A verdade é que toda vida importa. O fato de, como seres racionais, nos acharmos com o domínio sobre as demais formas de vida, não se sustenta absolutamente. Me surpreendo, às vezes, olhando para um humano, e sinto que ele está a um passo de latir e de demonstrar sua inteligência semelhante à nossa. Ninguém pode provar que não seja assim, não podemos entrar na cabecinha deles para sabermos o que se passa…
Tudo bem que esta afinidade que temos com mulheres, homens e crianças às vezes nos obriga a rituais ridículos, tão retardados que não raro nos pegamos a pensar que o QIzinho deles de fato não é lá essas coisas: tolices como “dá a pata, vai pegar a bolinha, senta, levanta” e por aí vai, numa sequência interminável de comandos idiotas. Tudo com aquela voz irritante de criançola, que eles só usam para falar conosco. Dá pena de ver como se contentam com pouco – ficam felizes da vida, riem tanto, batem palmas com essas bobagens infantiloides. Mas tem que ter paciência, são animais e não dá para exigir muito mais que isso. Trata-se de um exercício de compreensão, de compaixão e de aceitação de que eles também são criaturas de Deus.

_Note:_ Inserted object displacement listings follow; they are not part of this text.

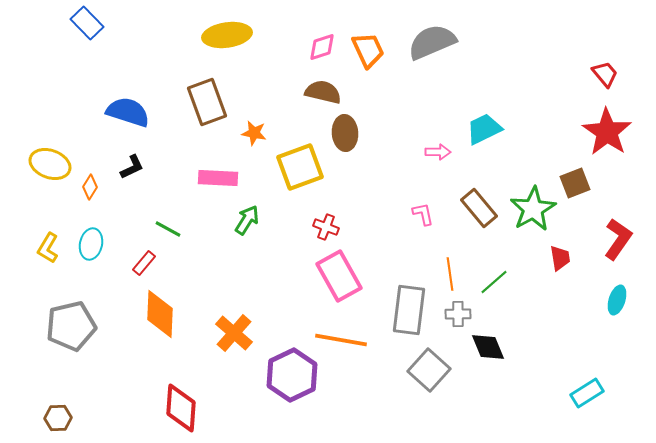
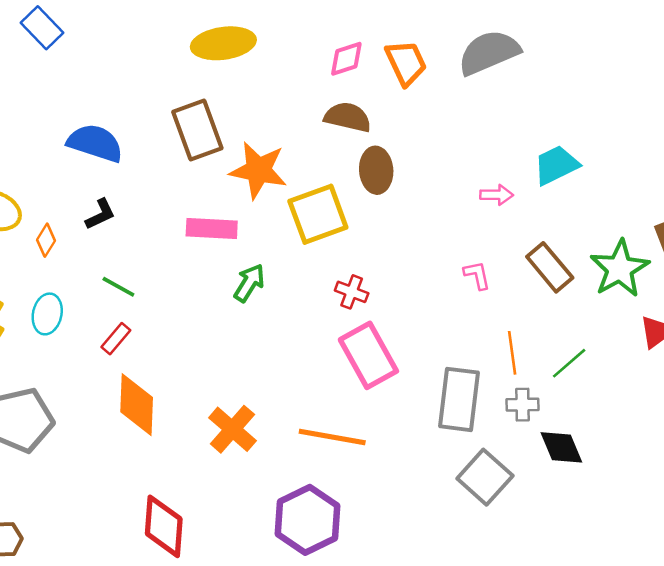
orange star: (254, 133) -> (258, 170), size x1.8
green line: (168, 229) -> (118, 287), moved
orange line: (341, 340) -> (332, 437), moved
purple hexagon: (292, 375) -> (308, 520), moved

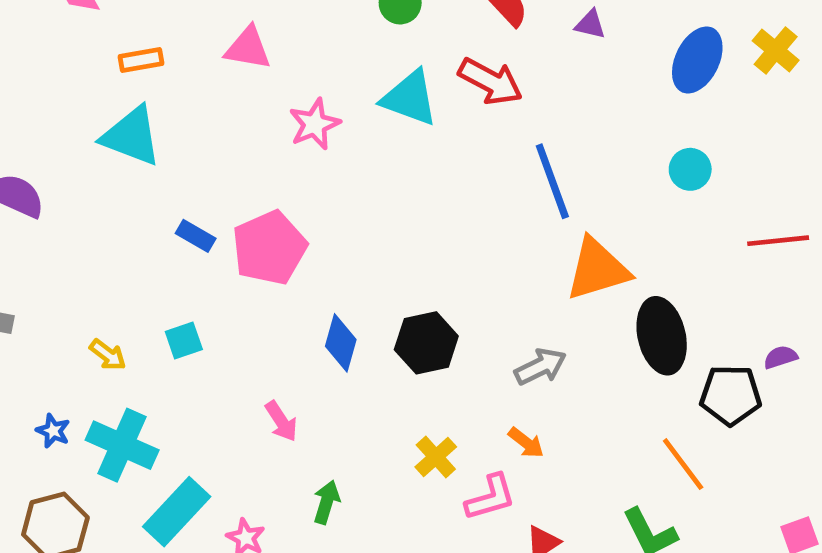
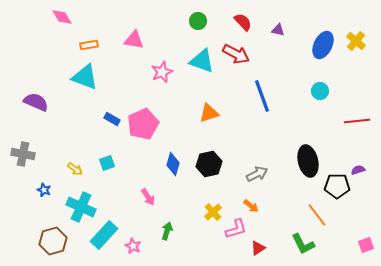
orange triangle: (597, 269) -> (209, 113), moved, size x0.7
blue star: (53, 431) -> (44, 190), moved

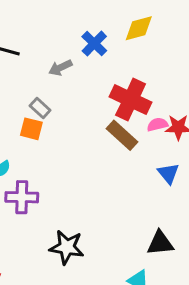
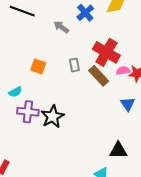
gray arrow: (60, 68) -> (61, 27), turned 56
gray rectangle: (40, 108) -> (74, 65), moved, turned 32
black star: (67, 247) -> (53, 117), moved, turned 30

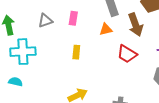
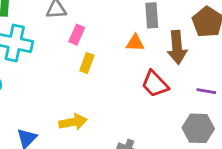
pink rectangle: (73, 18) -> (77, 35), moved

Dominamos a ciência e a arte da conquista de territórios (o que vai muito além de mijar para marcar como nossa a área em que estamos), e esta expertise foi sendo aprimorada ao longo dos milênios com estratagemas tão sofisticados que hoje podemos considerar os humanos como definitivamente escravizados, subjugados às nossas vontades e caprichos.
A evolução se deu naturalmente e continua em curso, sob a bênção de São Francisco. Do abandono nas ruas, vivido na carne pelos nossos antepassados, passamos para o fundo dos quintais humanos. Daí para as casinhas de cachorro, em seguida para dentro dos seus lares até tomarmos suas camas, seus filés ao molho madeira, suas batatinhas de fast-food e até suas paletas mexicanas em dias de calor escaldante. Nada tem escapado do nosso naco devorador, sem que tenhamos que apelar nem para a violência e nem para a chantagem emocional. Vamos comendo pelas beiradas, numa dominação sutil e silenciosa, de maneira que eles não se deem conta que nos entregam, aos pouquinhos, as rédeas (ou as coleiras) de suas vidas.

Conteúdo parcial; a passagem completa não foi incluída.